Las Obras Misionales Pontificias han difundido una nueva entrega del «Diario de San Juan de la Maguana», el testimonio periódico que remiten desde República Dominicana los misioneros laicos María Ángeles Valios y José María Sanz, miembros de OCASHA-Laicado Misionero.
El matrimonio trabaja en el Centro Educativo San José Joca, enclavado en una zona remota de la Cordillera Central. Según informa OMPRESS, su labor se centra en mejorar las condiciones educativas y pastorales de los jóvenes de la comarca.
En su relato, los misioneros apuntan las carencias más urgentes del centro: aulas, dormitorios e instalaciones insuficientes, y la falta de conexión a internet, que agranda la brecha digital frente a los entornos urbanos.
La actividad diaria del colegio es intensa. Las efemérides nacionales e internacionales marcan el calendario escolar: el Día de San Valentín se aprovechó bajo el lema «enamórate de la lectura» para trabajar la lectoescritura, uno de los principales retos del alumnado. El Día del Alumno Meritorio y el Día de la Independencia se celebraron con exposiciones, actividades culturales y reconocimientos académicos que los estudiantes viven con especial ilusión.
Entre los avances recientes, los misioneros destacan la puesta en marcha de un programa piloto de telemedicina —con equipos médicos instalados y medicamentos básicos disponibles— y la creación de un grupo de pastoral para los alumnos.

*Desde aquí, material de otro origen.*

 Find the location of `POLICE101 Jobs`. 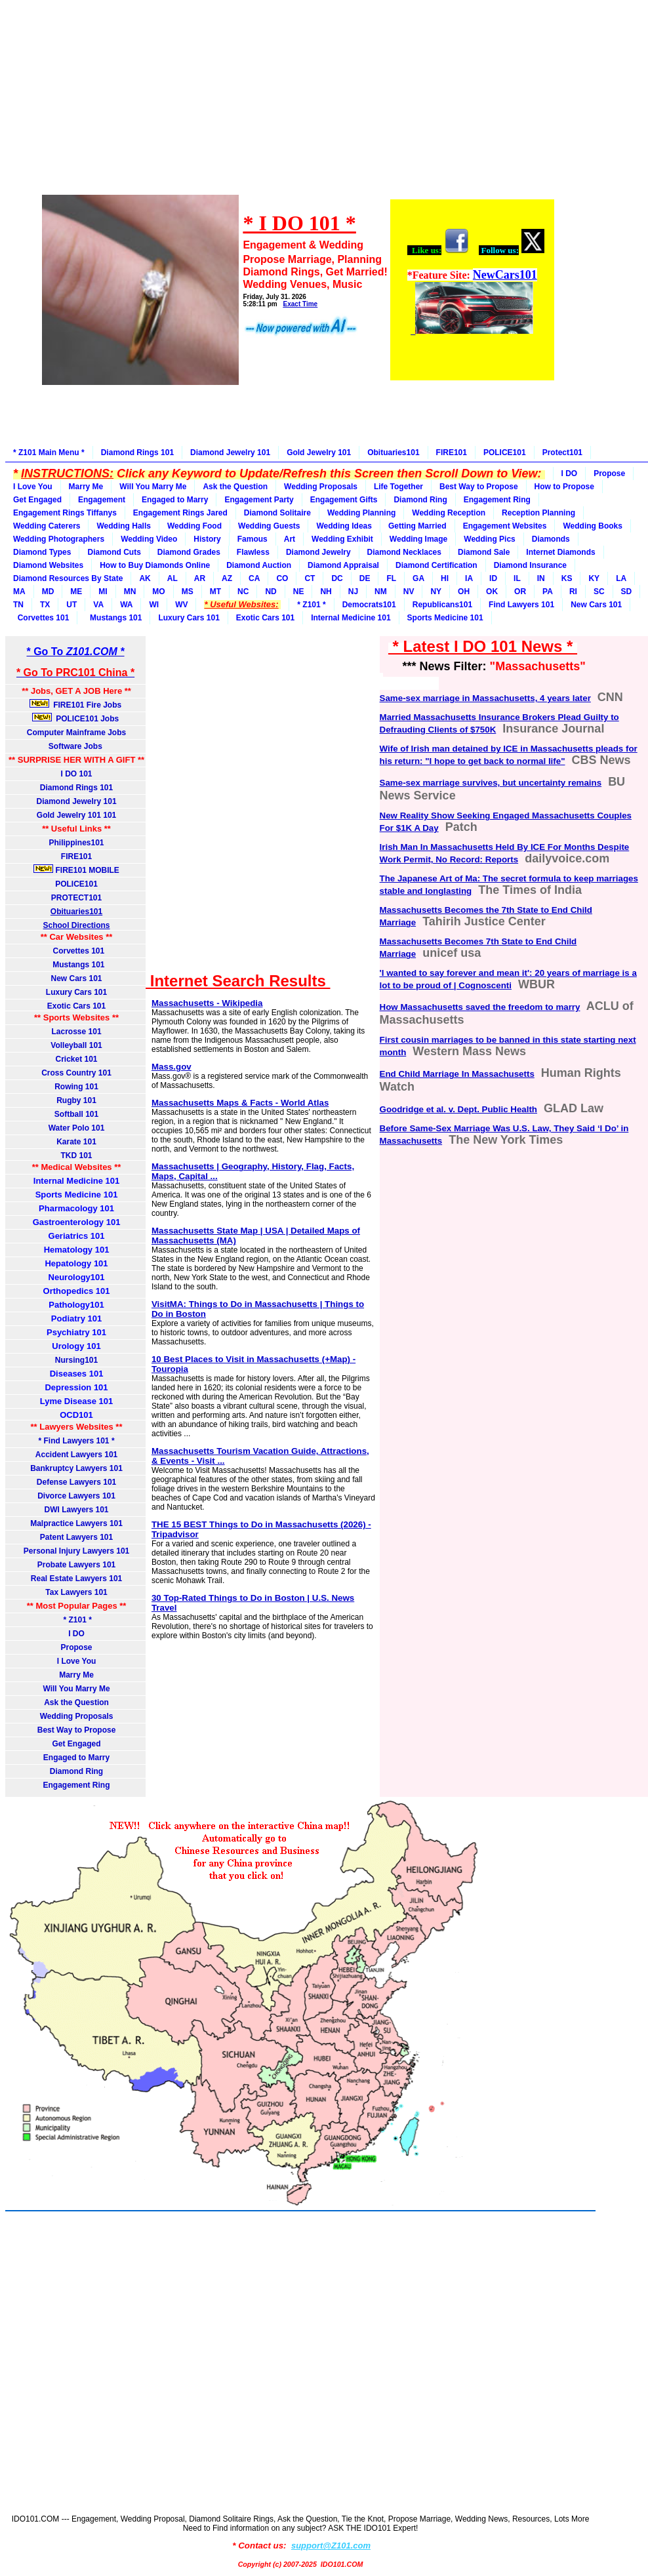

El proyecto suma también nuevos efectivos: OCASHA-Laicado Misionero ha incorporado misioneros laicos que reforzarán la acción pastoral en distintas zonas del país. Otros voluntarios han sido enviados recientemente a la Amazonía peruana y a Guatemala.
«La misión no consiste en hacer grandes proyectos, sino en acompañar y construir pequeñas comunidades de esperanza», escriben Valios y Sanz, que cifran en el compromiso de las comunidades locales el motor de cuanto se ha logrado hasta ahora.